There is also a Photoshop method you can use that is quite simple: you can apply a Curves adjustment, click on the pencil button to switch to draw mode and created an inverted V-shaped curve. The Camera Raw method is similar. In the example shown here, I went to the Point curve editor in the Tone Curve panel, added three points to the curve and dragged the top right point down to the bottom right corner. This allowed me to create the inverted V-shape shown in Step 4. The best thing about using Camera Raw to solarise an image is that when you revisit the Basic panel you can readjust the main sliders there and this allows you to further modify the solarisation effect. You will notice here that I opened the Camera Raw processed image as a Smart Object, which allowed me to create two versions of the original master and then blend the two together using a pixel layer mask.
1 This technique was carried out on a raw original photograph, although you could get this to work equally well using a JPEG or flattened TIFF image.

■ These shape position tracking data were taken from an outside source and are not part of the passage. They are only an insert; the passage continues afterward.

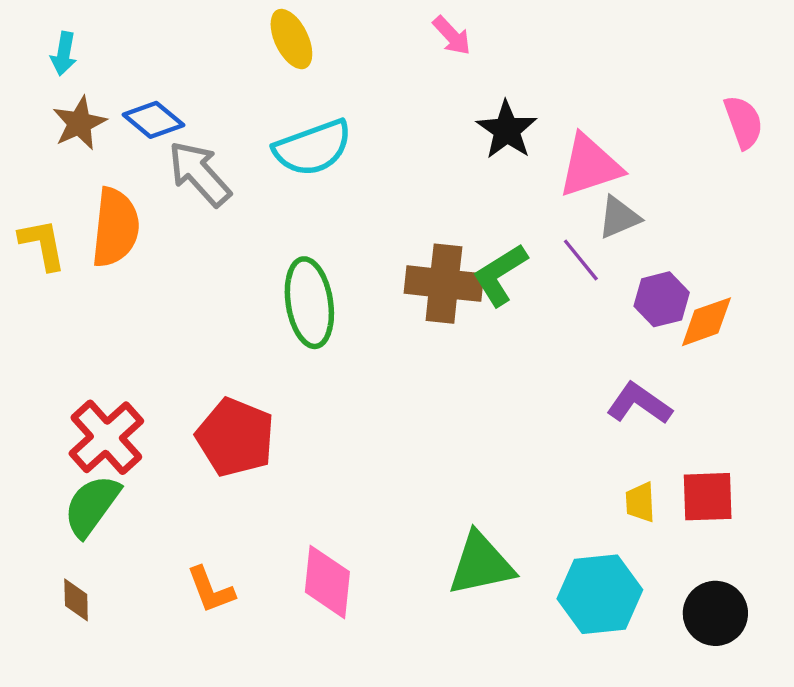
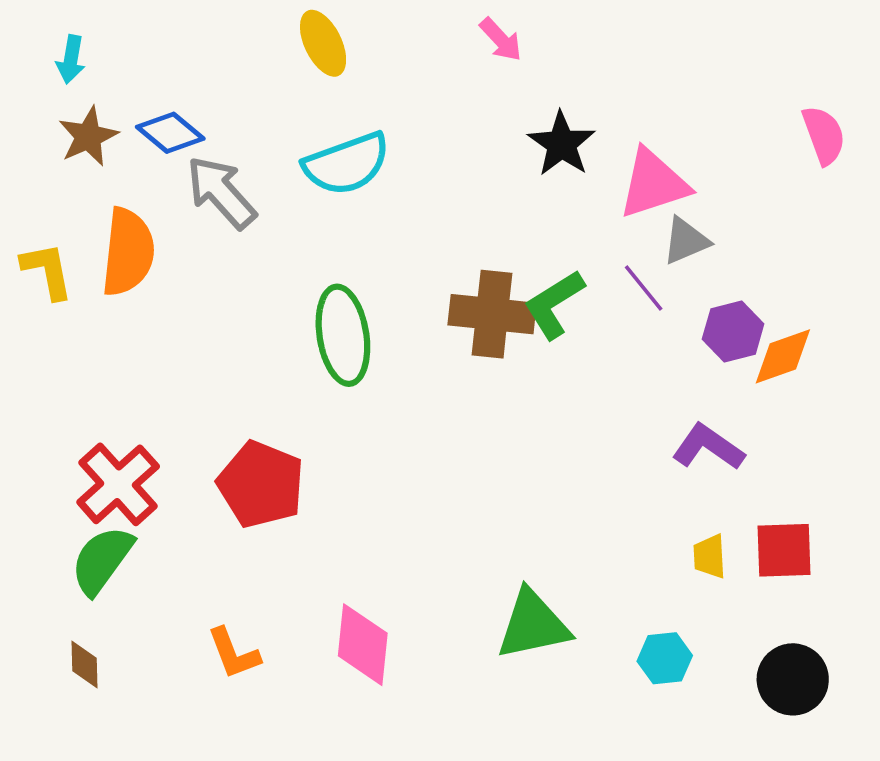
cyan hexagon: (600, 594) -> (665, 658), size x0.6

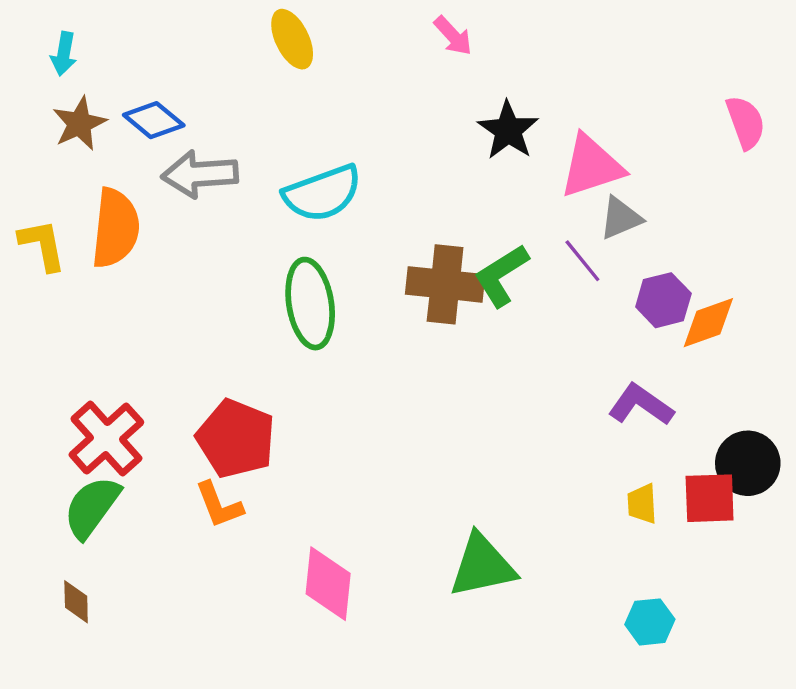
cyan semicircle: (347, 164) -> (322, 193), moved
gray arrow: (221, 192) -> (200, 174), turned -52
orange L-shape: (234, 653) -> (219, 505), moved
cyan hexagon: (665, 658) -> (650, 622), moved
black circle: (793, 679) -> (748, 463), moved

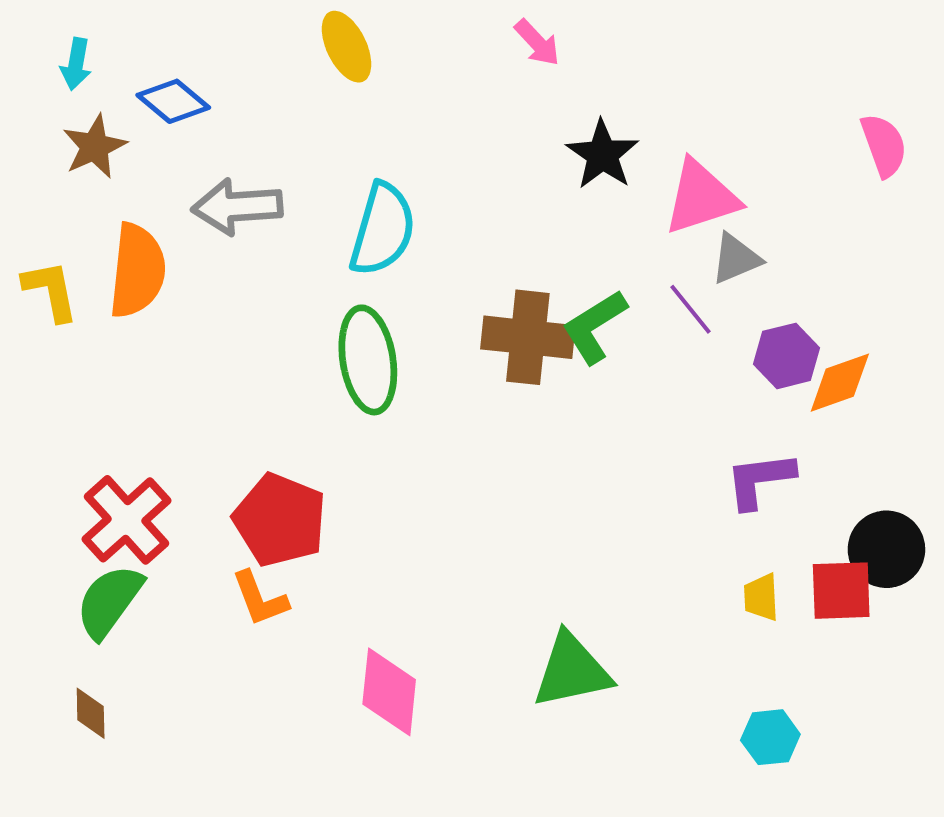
blue diamond: (154, 120) -> (173, 101), moved
cyan semicircle: (322, 193) -> (383, 229), turned -54
purple L-shape: (641, 405) -> (760, 480), turned -42

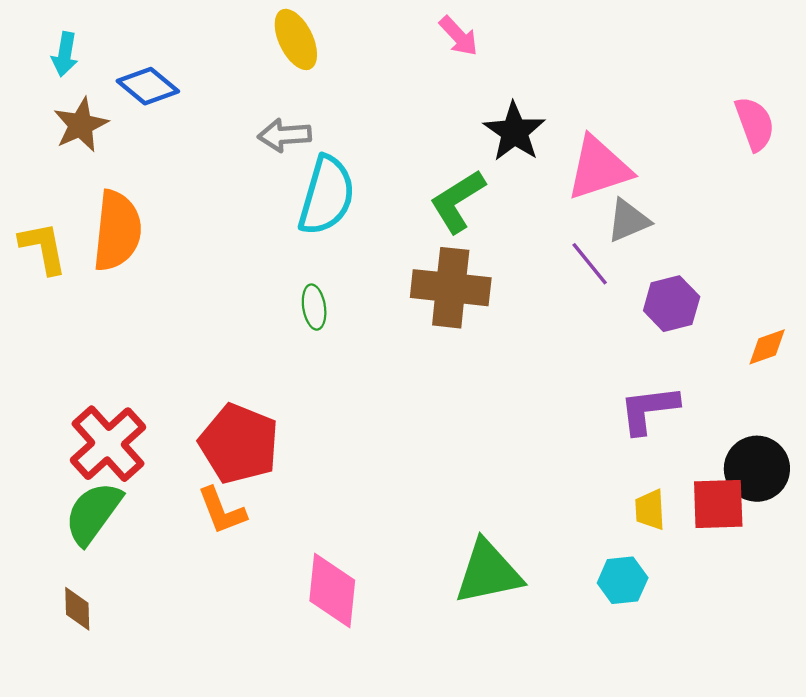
gray arrow: (237, 207) -> (284, 135), moved, size x0.7
green L-shape: (594, 327) -> (458, 201), moved
green ellipse: (368, 360) -> (314, 307), size x0.5
orange diamond: (840, 383) -> (767, 347), moved, size x0.7
cyan hexagon: (770, 737) -> (623, 580), moved

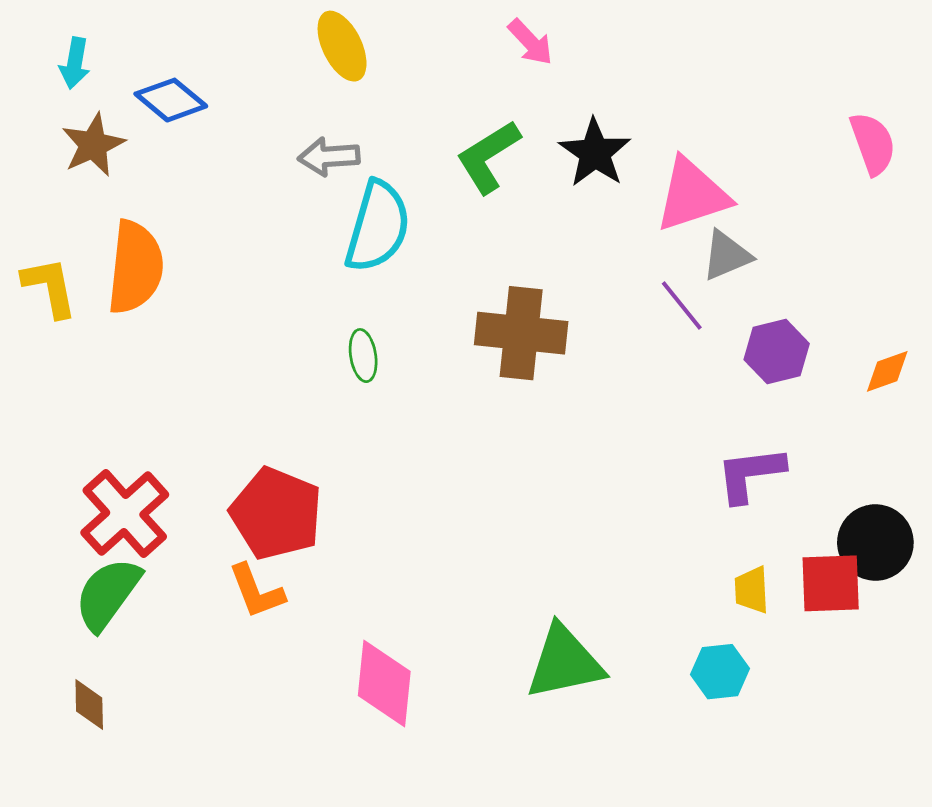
green L-shape: (458, 201) -> (488, 157), moved
orange diamond: (767, 347) -> (887, 371), moved

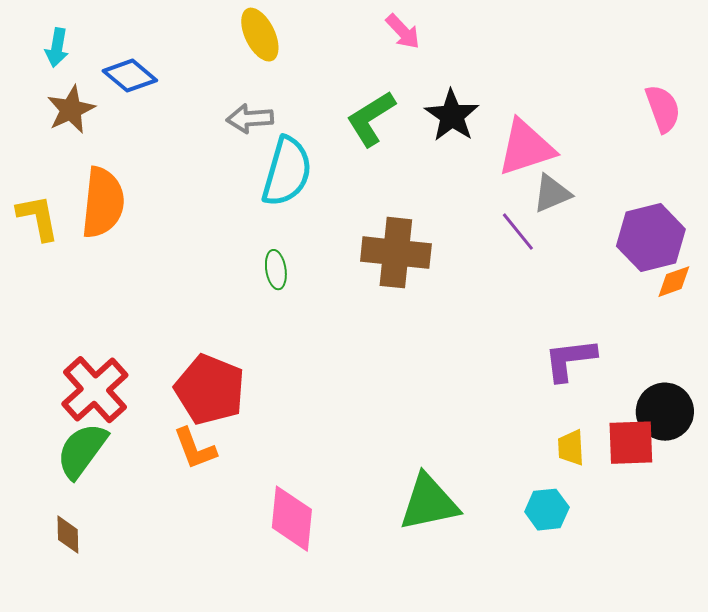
purple hexagon: (777, 352) -> (651, 238), moved, size x1.4

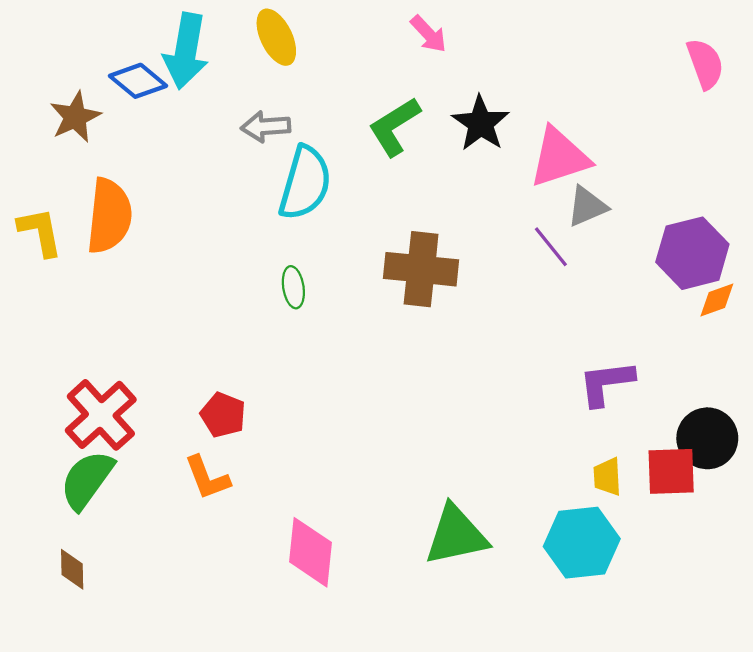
cyan arrow: (57, 48) -> (186, 51), moved, size x1.8
pink semicircle: (663, 109) -> (705, 64), moved
red pentagon: (210, 390) -> (223, 415), size x0.6
cyan hexagon: (547, 510) -> (582, 543), size x1.6

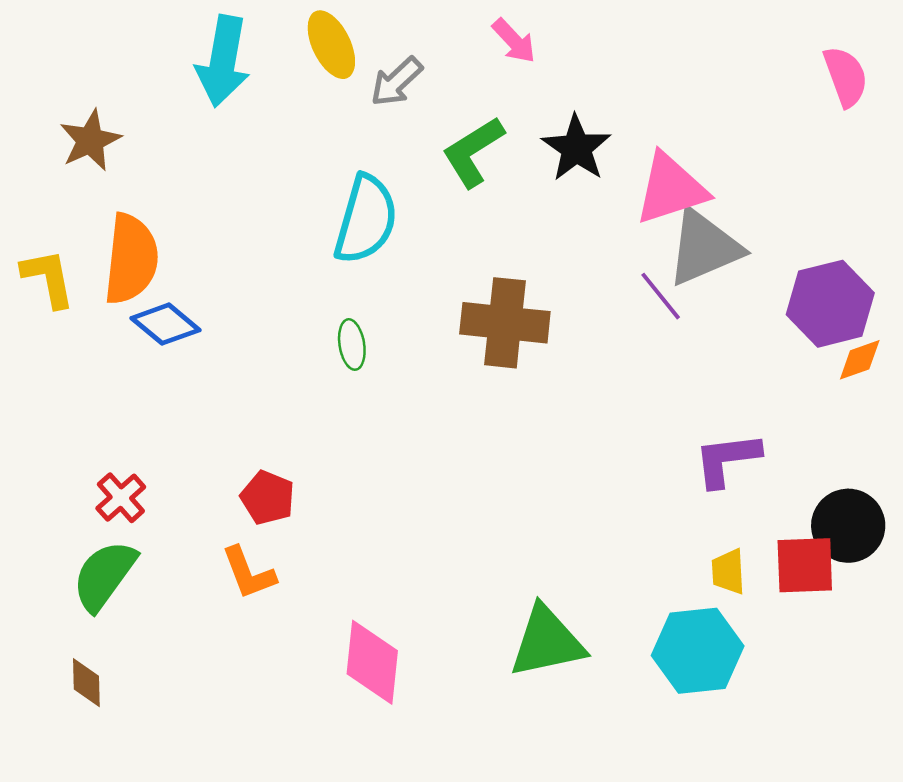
blue diamond: (138, 81) -> (166, 324), moved
gray arrow: (266, 127) -> (396, 82), moved, turned -39
gray triangle: (587, 206) -> (704, 248), size x1.6
red cross: (101, 415) -> (121, 498), size x0.6

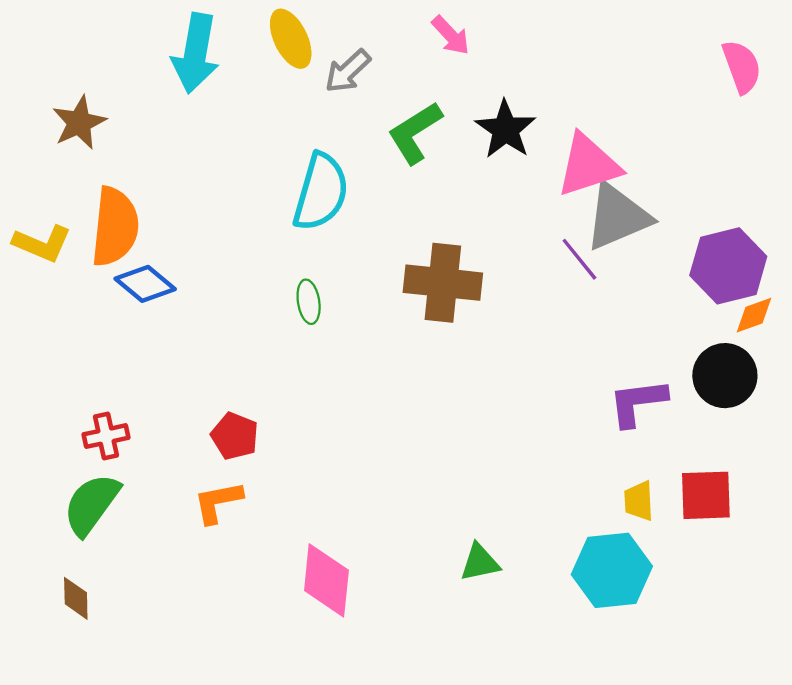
yellow L-shape: (48, 278) -> (42, 244), turned 124
red cross: (121, 498) -> (106, 436), turned 30
black circle: (848, 526) -> (725, 376), moved
orange L-shape: (248, 573) -> (218, 502), turned 100
green triangle: (547, 642) -> (480, 563), size x0.6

2 I began by converting the photograph to black and white and adjusted the HSL/Grayscale and Basic panel settings to achieve an optimum grayscale image from the color original. When I was happy with these settings I held down the Shift key to change the ‘Open Image' button to ‘Open Object' and clicked to open the photo as a Smart Object in Photoshop.
3 On the left is a Layers panel view of the Camera Raw Smart Object layer. I made a copy of this layer by going to the Layer menu and choosing Smart Objects > New Smart Object via Copy. Note that you can also access this menu item by right-mouse clicking on the Smart Object layer and selecting New Smart Object via Copy from the contextual menu (Mac users who don't have a two button mouse will have to hold down the Control key to access this menu). I made sure that the copy Smart Object layer was now selected so that the following steps were applied to this layer only.
4 I went to the Tone Curve panel, selected the Point curve editor option and made the inverted ‘V' curve shape you see here to create the solarised look.
5 I then switched to the Basic panel and adjusted the tone controls to further modify the effect. This is where using the Camera Raw controls really give you the edge, as adjusting the Exposure, Recovery and Fill Light sliders can make an enormous difference to the solarised effect.
6 At this stage I now had two Smart Object layers of the same source image in the Layers stack. I had processed the lower Smart Object layer as a normal black and white conversion and had processed the upper layer using the Solarised settings shown in Steps 4 & 5. I added an empty pixel layer mask to the upper layer, and painted on the mask with black as the foreground color to hide portions of the solarised version and reveal the non-solarised version on the layer below. A further benefit of the Camera Raw Smart Object approach was that I could continue to edit the individual Camera Raw settings on each of the Smart Object layers.